One constant in our trip to date has been dogs. They are like the sacred cows of India, ubiquitous, uncared for yet not mistreated. Each home has a dog and rural homes at least 2-3 and for each of these there would appear an equal number just roaming the streets. They bark at all hours and many love to chase cars and regrettably, bikes. It is often a stealth attack and accordingly I don’t think deterrents (whistles, sprays, etc.) would be useful, I.e., too hard to get at quickly. My strategy oscillates between ignore them or go at them, yelling aggressively. Regrettably Claire freaks out which I’m worried could lead to an accident. Whatever, the case we’ll have to get our act together as the dogs of Bolivia and Peru are worse.
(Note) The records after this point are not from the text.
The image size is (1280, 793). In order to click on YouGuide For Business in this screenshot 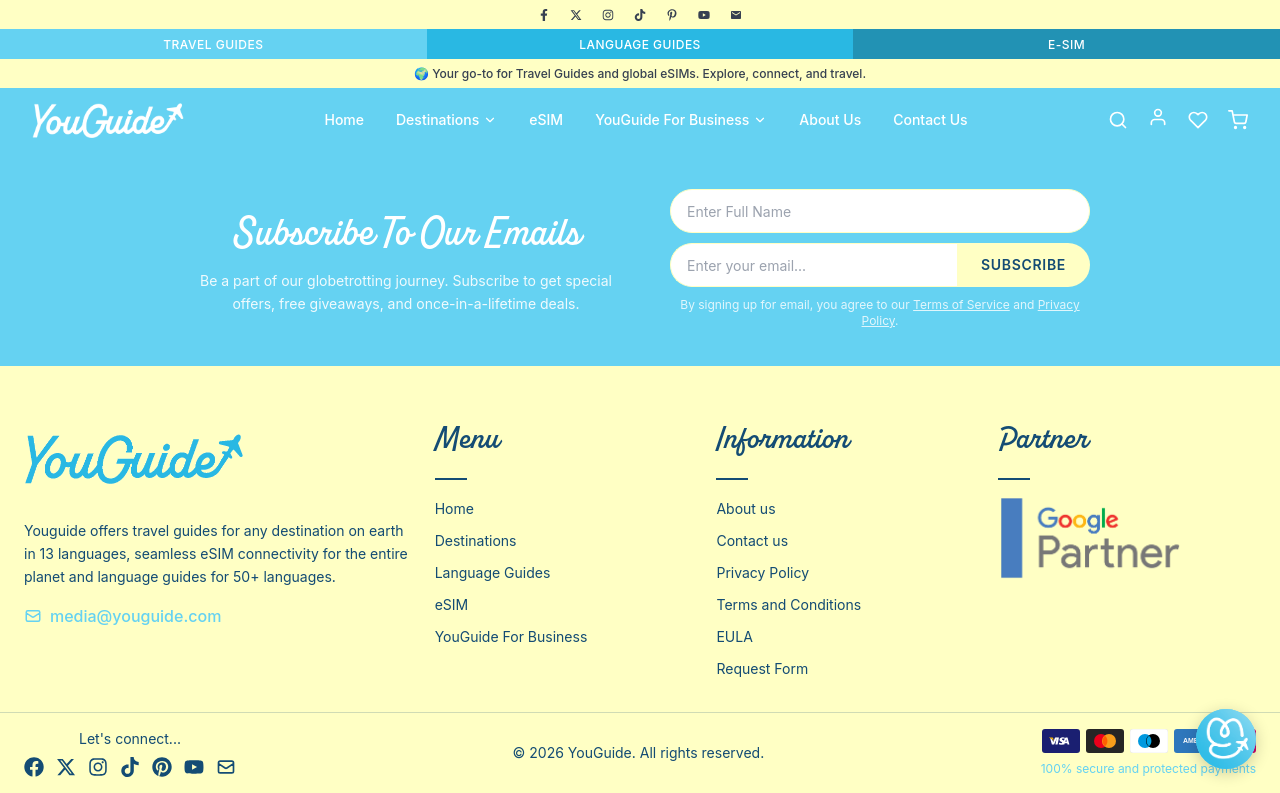, I will do `click(681, 119)`.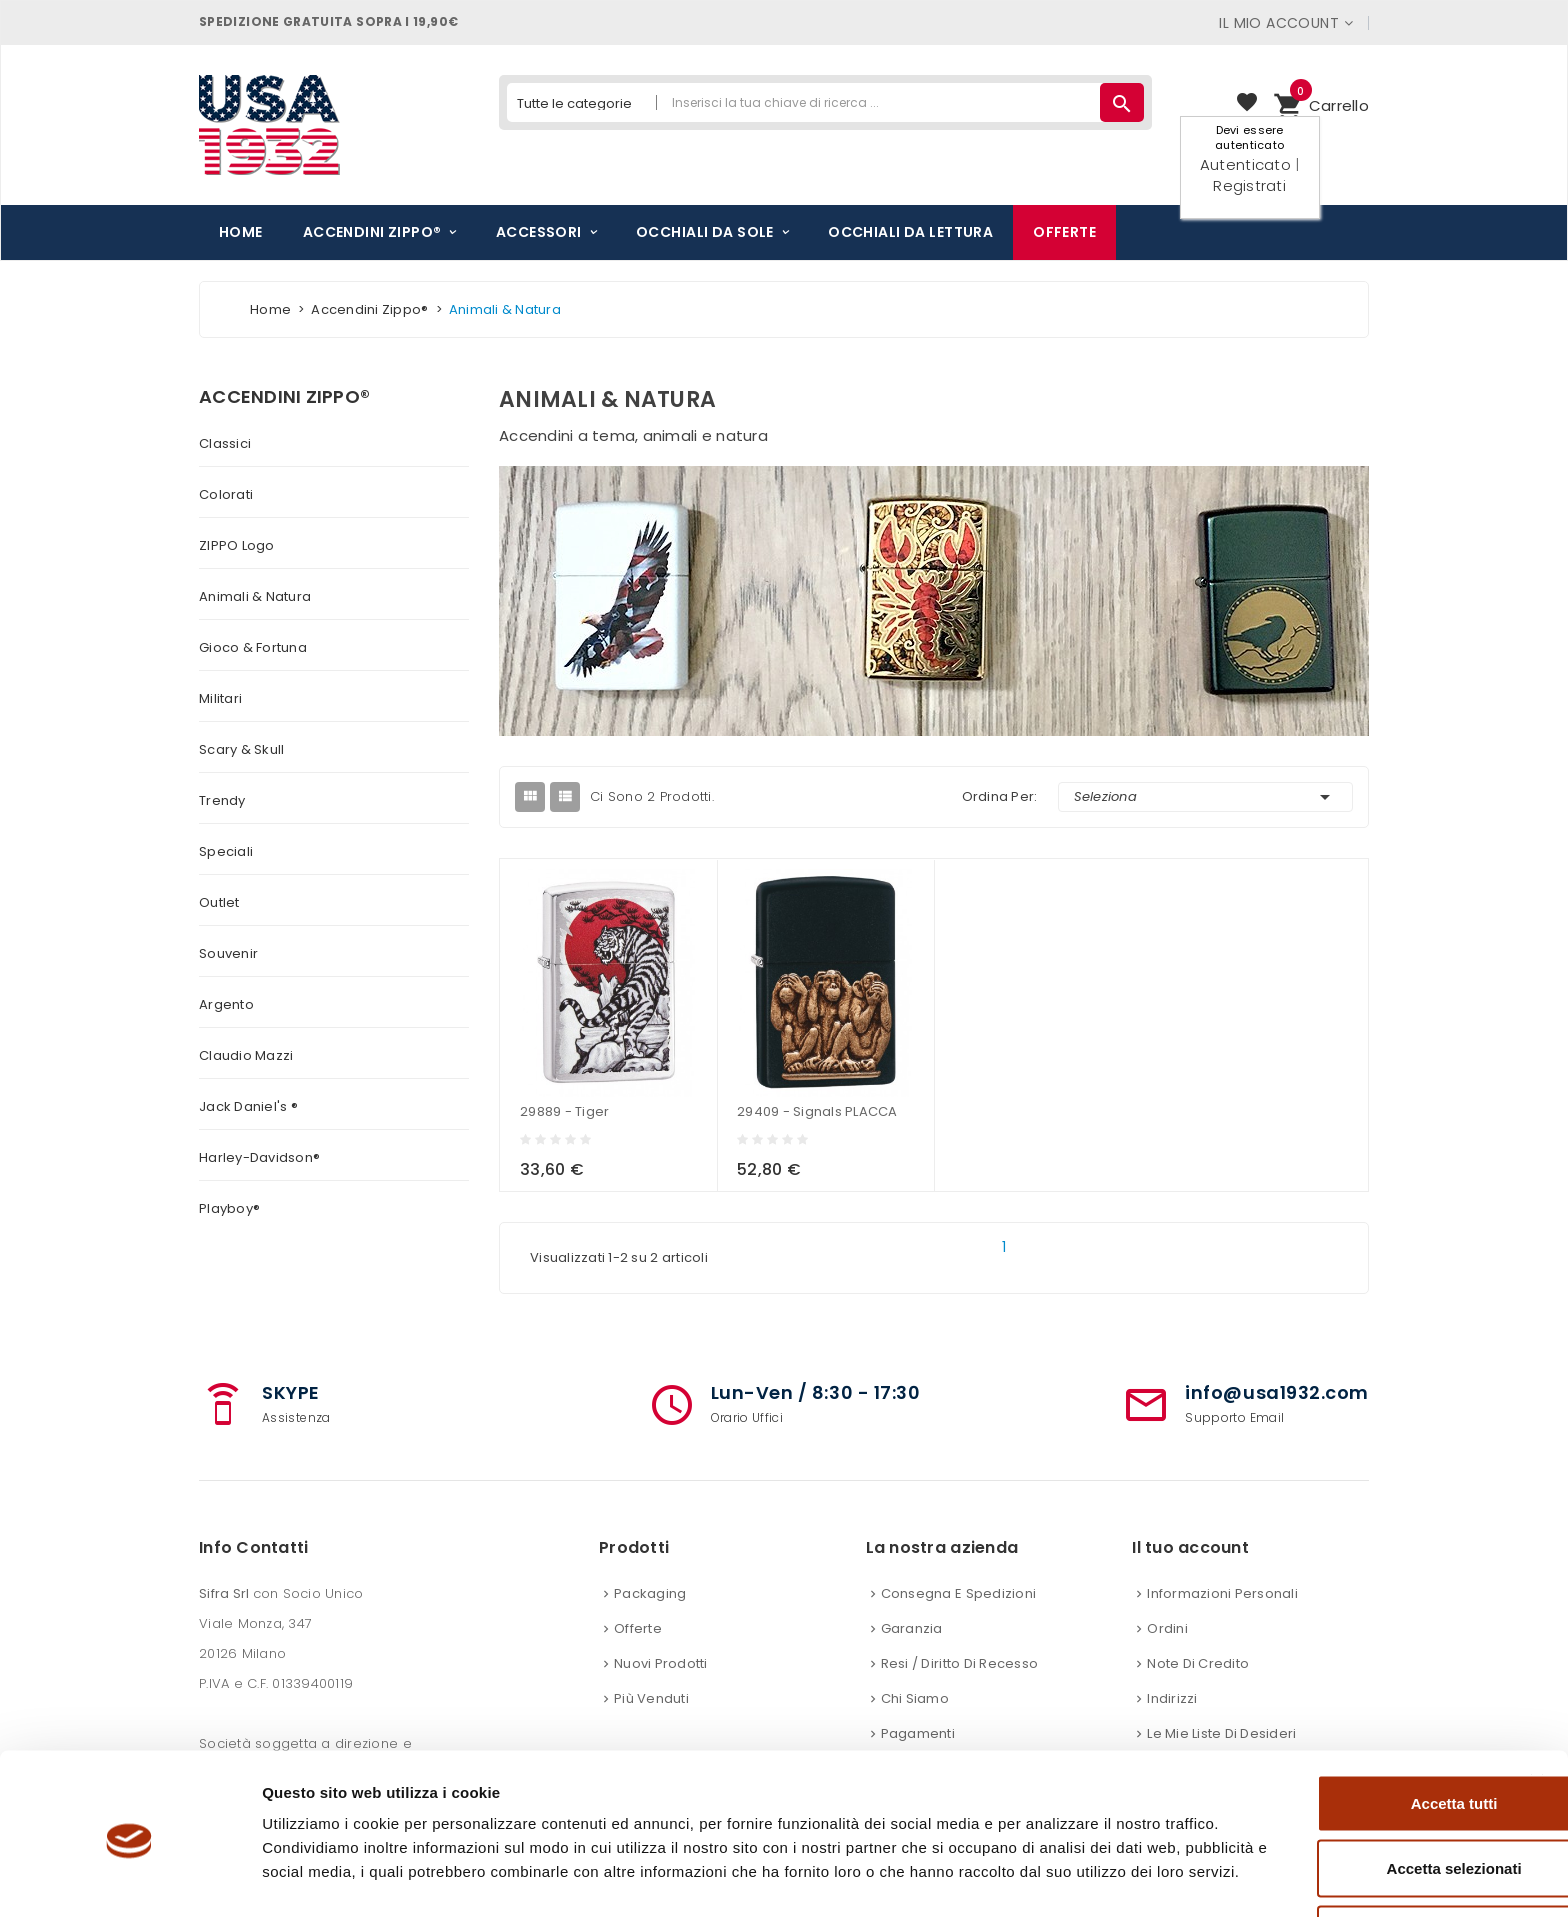  Describe the element at coordinates (817, 1111) in the screenshot. I see `29409 - Signals PLACCA` at that location.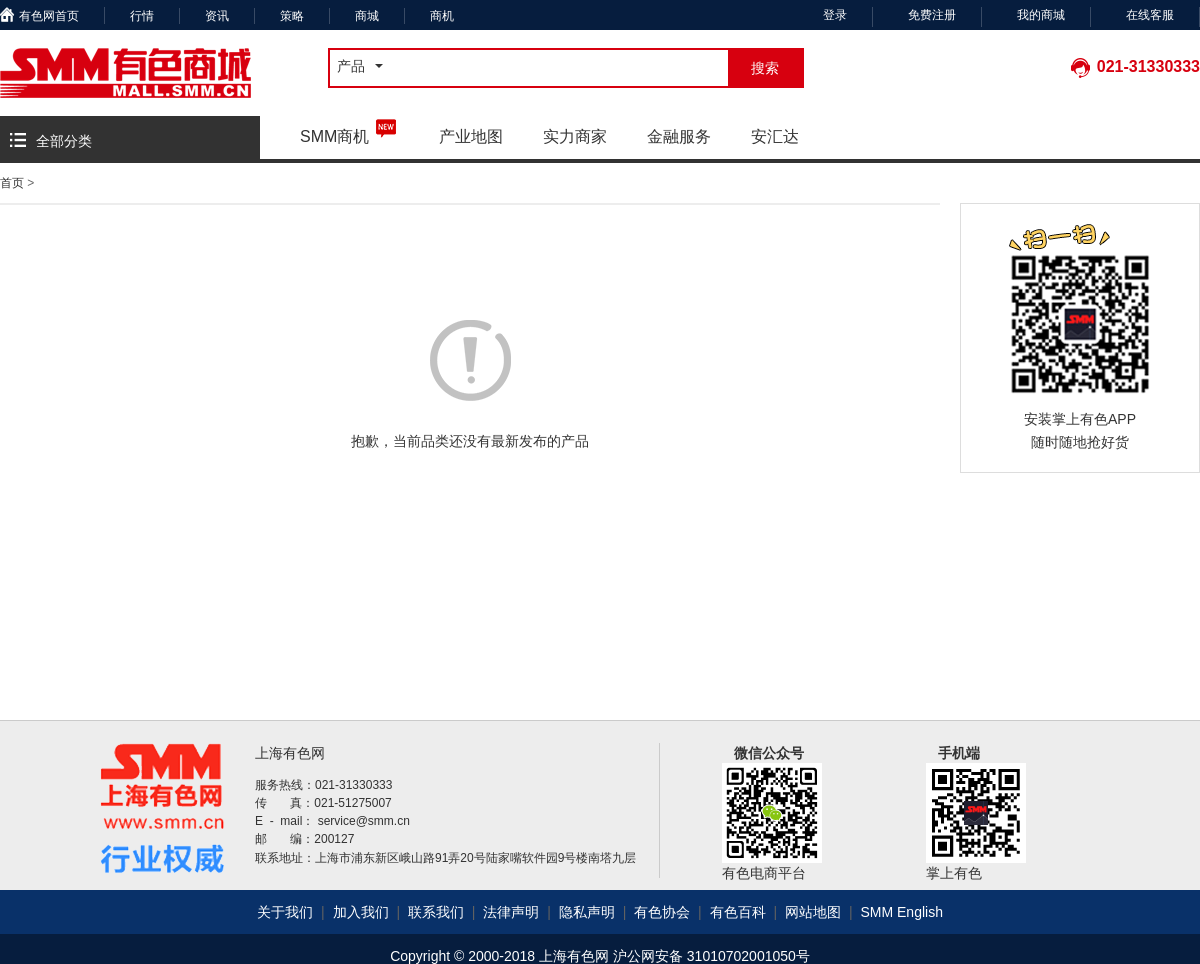  I want to click on 行情, so click(142, 16).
NB – Very saddened by the passing of Chris McCrum. He was such a vital man, respected by many and a friend. He has left an indelible mark on our community.
PS – Despite Claire and I having lived with cold sores all our lives we never had to consider the link between diet and their onset. Much to our dismay foods rich in arginine, eg. nuts, chocolate, etc., activate the virus. We survive on nuts and chocolate! Our goto lunch while on the road is peanut butter and Nutella on bread. Drastic change is required!